Een spannende aanloop naar een lange verkenningsfase

donderdag 30 oktober 2025, 14:00, Florian van Hout

Wie mag de verkenner leveren? – 30 oktober 2025 14:00

De Tweede Kamerverkiezingen van 2025 kennen een ongekend spannende ontknoping: D66 en PVV gaan, zelfs nu bijna alle stemmen zijn geteld, nek-aan-nek. Waarschijnlijk weten we pas begin volgende week welke partij de grootste wordt, als de briefstemmen van Nederlanders uit het buitenland binnen zijn. Wie de grootste wordt, lijkt weinig relevant, nu veel partijen al hebben uitgesloten met de PVV te gaan regeren. Het initiatief om een nieuwe regering te vormen zal daarom vroeg of laat toevallen aan D66-voorman Rob Jetten.

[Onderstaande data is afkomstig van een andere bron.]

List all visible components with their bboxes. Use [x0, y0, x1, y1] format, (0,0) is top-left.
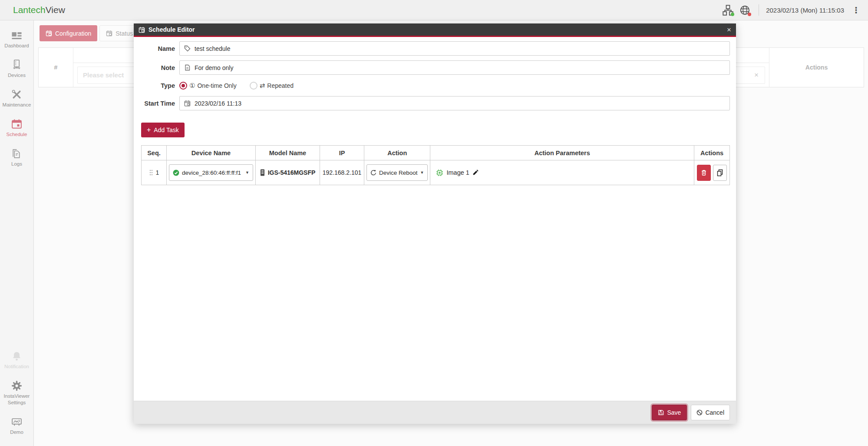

Of dat vroeg wordt of laat, heeft alles te maken met de ongeschreven gewoonte dat de grootste partij het initiatief in de kabinetsformatie mag nemen (door sommigen wel aangeduid als de ‘conventie van 1977’). Sinds 2012 betekent dit dat de lijsttrekker van deze partij een verkenner mag voordragen, die vervolgens verkennende gesprekken voert met alle (beoogde) fractievoorzitters en inventariseert welke coalitiemogelijkheden er zijn.

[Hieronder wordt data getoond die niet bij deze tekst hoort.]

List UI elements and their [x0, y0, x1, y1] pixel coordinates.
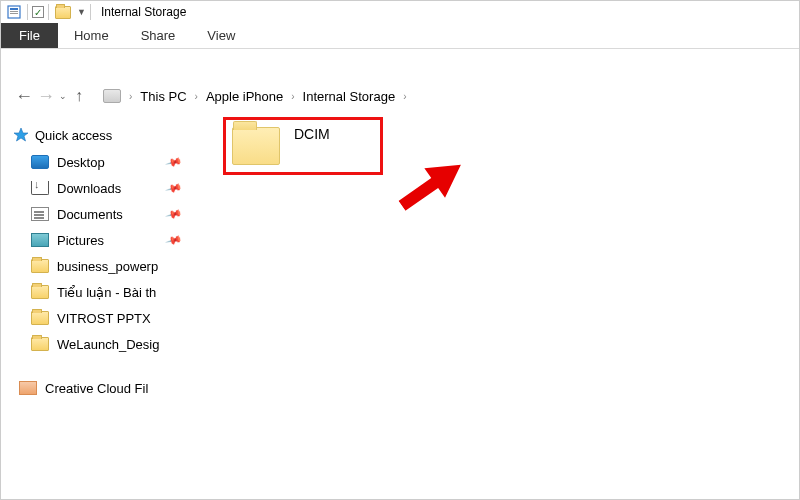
folder-icon	[31, 337, 49, 351]
history-dropdown-icon[interactable]: ⌄	[59, 91, 67, 101]
address-bar[interactable]: › This PC › Apple iPhone › Internal Stor…	[99, 83, 787, 109]
window-title: Internal Storage	[101, 5, 186, 19]
properties-icon[interactable]	[5, 3, 23, 21]
star-icon	[13, 127, 29, 143]
highlight-annotation: DCIM	[223, 117, 383, 175]
sidebar-item-creative-cloud[interactable]: Creative Cloud Fil	[13, 375, 187, 401]
sidebar-item-label: Pictures	[57, 233, 163, 248]
sidebar-item-folder[interactable]: Tiểu luận - Bài th	[13, 279, 187, 305]
pin-icon: 📌	[165, 153, 184, 171]
sidebar-item-label: Creative Cloud Fil	[45, 381, 187, 396]
qat-dropdown-icon[interactable]: ▼	[77, 7, 86, 17]
breadcrumb-device[interactable]: Apple iPhone	[202, 89, 287, 104]
creative-cloud-icon	[19, 381, 37, 395]
svg-marker-5	[392, 150, 472, 221]
sidebar-item-label: WeLaunch_Desig	[57, 337, 187, 352]
sidebar-item-folder[interactable]: WeLaunch_Desig	[13, 331, 187, 357]
tab-share[interactable]: Share	[125, 23, 192, 48]
chevron-right-icon[interactable]: ›	[191, 91, 202, 102]
forward-button[interactable]: →	[35, 86, 57, 107]
chevron-right-icon[interactable]: ›	[399, 91, 410, 102]
up-button[interactable]: ↑	[75, 87, 83, 105]
sidebar-item-desktop[interactable]: Desktop 📌	[13, 149, 187, 175]
breadcrumb-current[interactable]: Internal Storage	[299, 89, 400, 104]
pin-icon: 📌	[165, 231, 184, 249]
sidebar-item-label: Desktop	[57, 155, 163, 170]
sidebar-item-label: VITROST PPTX	[57, 311, 187, 326]
arrow-annotation	[388, 140, 494, 243]
nav-row: ← → ⌄ ↑ › This PC › Apple iPhone › Inter…	[1, 79, 799, 113]
sidebar-item-label: business_powerp	[57, 259, 187, 274]
documents-icon	[31, 207, 49, 221]
sidebar-item-pictures[interactable]: Pictures 📌	[13, 227, 187, 253]
downloads-icon	[31, 181, 49, 195]
svg-rect-1	[10, 8, 18, 10]
pin-icon: 📌	[165, 205, 184, 223]
sidebar-item-downloads[interactable]: Downloads 📌	[13, 175, 187, 201]
title-bar: ✓ ▼ Internal Storage	[1, 1, 799, 23]
folder-icon	[31, 311, 49, 325]
sidebar-item-folder[interactable]: business_powerp	[13, 253, 187, 279]
folder-icon[interactable]	[232, 127, 280, 165]
folder-icon	[55, 6, 71, 19]
content-pane[interactable]: DCIM	[191, 117, 799, 499]
svg-rect-2	[10, 11, 18, 12]
sidebar-item-label: Downloads	[57, 181, 163, 196]
tab-home[interactable]: Home	[58, 23, 125, 48]
quick-access-label: Quick access	[35, 128, 112, 143]
folder-icon	[31, 285, 49, 299]
chevron-right-icon[interactable]: ›	[287, 91, 298, 102]
folder-label[interactable]: DCIM	[294, 126, 330, 142]
pictures-icon	[31, 233, 49, 247]
folder-icon	[31, 259, 49, 273]
sidebar-item-folder[interactable]: VITROST PPTX	[13, 305, 187, 331]
desktop-icon	[31, 155, 49, 169]
pin-icon: 📌	[165, 179, 184, 197]
chevron-right-icon[interactable]: ›	[125, 91, 136, 102]
ribbon: File Home Share View	[1, 23, 799, 49]
sidebar-item-documents[interactable]: Documents 📌	[13, 201, 187, 227]
qat-checked-icon[interactable]: ✓	[32, 6, 44, 18]
sidebar-item-label: Documents	[57, 207, 163, 222]
file-tab[interactable]: File	[1, 23, 58, 48]
drive-icon	[103, 89, 121, 103]
svg-rect-3	[10, 13, 18, 14]
back-button[interactable]: ←	[13, 86, 35, 107]
svg-marker-4	[14, 128, 28, 141]
quick-access-header[interactable]: Quick access	[13, 127, 187, 143]
nav-pane: Quick access Desktop 📌 Downloads 📌 Docum…	[1, 117, 191, 499]
breadcrumb-this-pc[interactable]: This PC	[136, 89, 190, 104]
sidebar-item-label: Tiểu luận - Bài th	[57, 285, 187, 300]
tab-view[interactable]: View	[191, 23, 251, 48]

Aanstaande dinsdag staat de voordracht van een verkenner op de agenda tijdens een overleg van de (beoogde) fractievoorzitters met Kamervoorzitter Bosma. Dat overleg vindt – net als in 2023 – niet op de dag na de verkiezingen plaats, zodat alle (beoogde) fractievoorzitters even kunnen bijkomen van de laatste campagnedagen en zich op de uitslag kunnen bezinnen. Die tijd zullen zij hard nodig hebben. Misschien blijkt het dinsdag nog niet mogelijk om een verkenner aan te wijzen, omdat nog niet onomstotelijk vaststaat of D66 dan wel de PVV die positie kan ‘claimen’. Wilders liet donderdagochtend op X al weten dat ‘zolang geen 100% helderheid’ over de uitslag bestaat, een verkenner van D66-huize wat hem betreft niet kan starten.

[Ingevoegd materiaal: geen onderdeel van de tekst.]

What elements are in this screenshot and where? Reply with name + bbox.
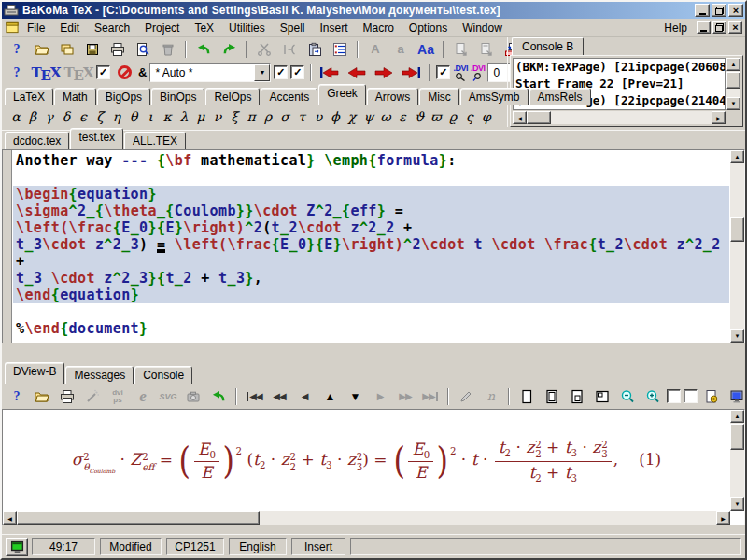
- nav-last-button[interactable]: ▶▶: [419, 386, 442, 407]
- symbol-tab-binops[interactable]: BinOps: [151, 88, 204, 105]
- scroll-down-icon[interactable]: ▼: [730, 497, 744, 511]
- svg-export-button[interactable]: SVG: [157, 386, 179, 407]
- nav-next-button[interactable]: [372, 63, 396, 82]
- scrollbar-thumb[interactable]: [730, 217, 744, 242]
- zoom-in-button[interactable]: [641, 386, 664, 407]
- dvi-view-button[interactable]: .DVI: [453, 64, 468, 81]
- dvi-preview[interactable]: σ2θCoulomb · Z2eff = (E0E)2 (t2 · z22 + …: [2, 409, 745, 525]
- greek-letter-button[interactable]: ϕ: [327, 109, 344, 124]
- scroll-down-icon[interactable]: ▼: [726, 97, 740, 110]
- nav-last-button[interactable]: [399, 63, 423, 82]
- greek-letter-button[interactable]: χ: [344, 109, 360, 124]
- greek-letter-button[interactable]: ν: [209, 109, 226, 124]
- menu-item-tex[interactable]: TeX: [187, 20, 221, 36]
- delete-button[interactable]: [157, 39, 179, 60]
- minimize-button[interactable]: [695, 4, 710, 17]
- greek-letter-button[interactable]: κ: [159, 109, 176, 124]
- view-checkbox-2[interactable]: [684, 389, 698, 403]
- doc-minimize-button[interactable]: [697, 21, 711, 34]
- greek-letter-button[interactable]: ϱ: [444, 109, 461, 124]
- panel-tab-console[interactable]: Console: [134, 366, 192, 384]
- zoom-out-button[interactable]: [616, 386, 639, 407]
- goto-line-button[interactable]: [329, 39, 351, 60]
- menu-item-options[interactable]: Options: [402, 20, 455, 36]
- open-button[interactable]: [31, 39, 53, 60]
- panel-tab-dview-b[interactable]: DView-B: [5, 362, 64, 384]
- undo-button[interactable]: [192, 39, 215, 60]
- join-lines-button[interactable]: [278, 39, 301, 60]
- page-fit-button[interactable]: [541, 386, 563, 407]
- greek-letter-button[interactable]: β: [24, 109, 41, 124]
- greek-letter-button[interactable]: ρ: [260, 109, 276, 124]
- greek-letter-button[interactable]: δ: [58, 109, 75, 124]
- paste-button[interactable]: [303, 39, 326, 60]
- scroll-right-icon[interactable]: ▶: [712, 111, 726, 124]
- save-block-2-button[interactable]: [475, 39, 498, 60]
- console-tab[interactable]: Console B: [512, 37, 584, 55]
- menu-item-macro[interactable]: Macro: [355, 20, 401, 36]
- greek-letter-button[interactable]: ϑ: [411, 109, 428, 124]
- greek-letter-button[interactable]: α: [7, 109, 24, 124]
- nav-prev-button[interactable]: ◀: [293, 386, 316, 407]
- symbol-tab-amssymb[interactable]: AmsSymb: [460, 88, 529, 105]
- greek-letter-button[interactable]: υ: [310, 109, 327, 124]
- symbol-tab-math[interactable]: Math: [54, 88, 96, 105]
- greek-letter-button[interactable]: ε: [394, 109, 411, 124]
- case-toggle-button[interactable]: Aa: [415, 39, 437, 60]
- greek-letter-button[interactable]: π: [243, 109, 260, 124]
- option-checkbox-2[interactable]: ✓: [290, 65, 304, 79]
- scroll-up-icon[interactable]: ▲: [730, 410, 744, 423]
- snapshot-button[interactable]: [182, 386, 204, 407]
- page-number-button[interactable]: n: [480, 386, 502, 407]
- nav-next-button[interactable]: ▶: [369, 386, 391, 407]
- scroll-right-icon[interactable]: ▶: [716, 511, 730, 525]
- symbol-tab-bigops[interactable]: BigOps: [97, 88, 150, 105]
- save-block-button[interactable]: [450, 39, 472, 60]
- render-settings-button[interactable]: [700, 386, 723, 407]
- menu-item-file[interactable]: File: [20, 20, 52, 36]
- console-vertical-scrollbar[interactable]: ▲ ▼: [726, 58, 740, 110]
- doc-close-button[interactable]: ×: [728, 21, 742, 34]
- scrollbar-thumb[interactable]: [527, 111, 551, 124]
- greek-letter-button[interactable]: τ: [293, 109, 310, 124]
- tex-stop-button[interactable]: TEX: [63, 63, 93, 83]
- dvi-sync-checkbox[interactable]: ✓: [436, 65, 450, 79]
- greek-letter-button[interactable]: λ: [176, 109, 192, 124]
- greek-letter-button[interactable]: θ: [125, 109, 142, 124]
- save-button[interactable]: [81, 39, 104, 60]
- font-wand-button[interactable]: [81, 386, 104, 407]
- greek-letter-button[interactable]: ξ: [226, 109, 243, 124]
- scroll-up-icon[interactable]: ▲: [730, 150, 744, 163]
- view-checkbox-1[interactable]: [667, 389, 681, 403]
- nav-next-fast-button[interactable]: ▶▶: [394, 386, 416, 407]
- nav-down-button[interactable]: ▼: [344, 386, 366, 407]
- option-checkbox-1[interactable]: ✓: [274, 65, 288, 79]
- abort-button[interactable]: [113, 63, 135, 83]
- file-tab-all-tex[interactable]: ALL.TEX: [124, 132, 186, 149]
- symbol-tab-amsrels[interactable]: AmsRels: [529, 88, 591, 105]
- greek-letter-button[interactable]: ω: [377, 109, 394, 124]
- page-fit-region-button[interactable]: [591, 386, 613, 407]
- symbol-tab-accents[interactable]: Accents: [261, 88, 317, 105]
- greek-letter-button[interactable]: φ: [478, 109, 495, 124]
- menu-item-edit[interactable]: Edit: [52, 20, 87, 36]
- open-list-button[interactable]: [56, 39, 78, 60]
- editor-code[interactable]: Another way --- {\bf mathematical} \emph…: [13, 152, 729, 343]
- case-lower-button[interactable]: a: [389, 39, 412, 60]
- help-button[interactable]: ?: [6, 39, 28, 60]
- html-export-button[interactable]: e: [132, 386, 154, 407]
- help-button[interactable]: ?: [6, 386, 28, 407]
- cut-button[interactable]: [253, 39, 275, 60]
- menu-item-help[interactable]: Help: [656, 20, 695, 36]
- console-horizontal-scrollbar[interactable]: ◀ ▶: [513, 111, 726, 124]
- symbol-tab-arrows[interactable]: Arrows: [367, 88, 418, 105]
- case-upper-button[interactable]: A: [364, 39, 387, 60]
- nav-first-button[interactable]: ◀◀: [243, 386, 265, 407]
- help-button[interactable]: ?: [6, 63, 28, 83]
- symbol-tab-greek[interactable]: Greek: [318, 84, 366, 105]
- open-button[interactable]: [31, 386, 53, 407]
- scrollbar-thumb[interactable]: [726, 72, 740, 89]
- scrollbar-thumb[interactable]: [730, 424, 744, 450]
- nav-prev-button[interactable]: [345, 63, 369, 82]
- preview-horizontal-scrollbar[interactable]: ◀ ▶: [3, 511, 730, 525]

Als niet D66, maar de PVV de grootste partij wordt, wacht Nederland een bijzondere start van de kabinetsformatie. Alle ‘grote’ fracties in de nieuwe Kamer zullen bij de verkenner aangeven slechts in een coalitie zónder de PVV te willen stappen. Dat zou betekenen dat een verkenner van PVV-huize deze conclusie, met andere richtingen voor coalities, moet aanbevelen in diens verslag, dat er uiterlijk 19 november zal moeten liggen (hoewel uitstel strikt genomen mogelijk is).

Gelet op het naar verwachting erg kleine verschil in stemmenaantal tussen D66 en de PVV zou ook een tweetal verkenners denkbaar zijn, zoals in 2021. Toen waren er twee verkenners, afkomstig van de grootste partij (VVD) en de grootste winnaar (D66). In de evaluatie van de kabinetsformatie waren de meeste Kamerleden over die duoconstructie echter weinig positief. Daar komt nog bij dat de samenwerking tussen een PVV- en D66-verkenner niet direct vlekkeloos zou kunnen verlopen.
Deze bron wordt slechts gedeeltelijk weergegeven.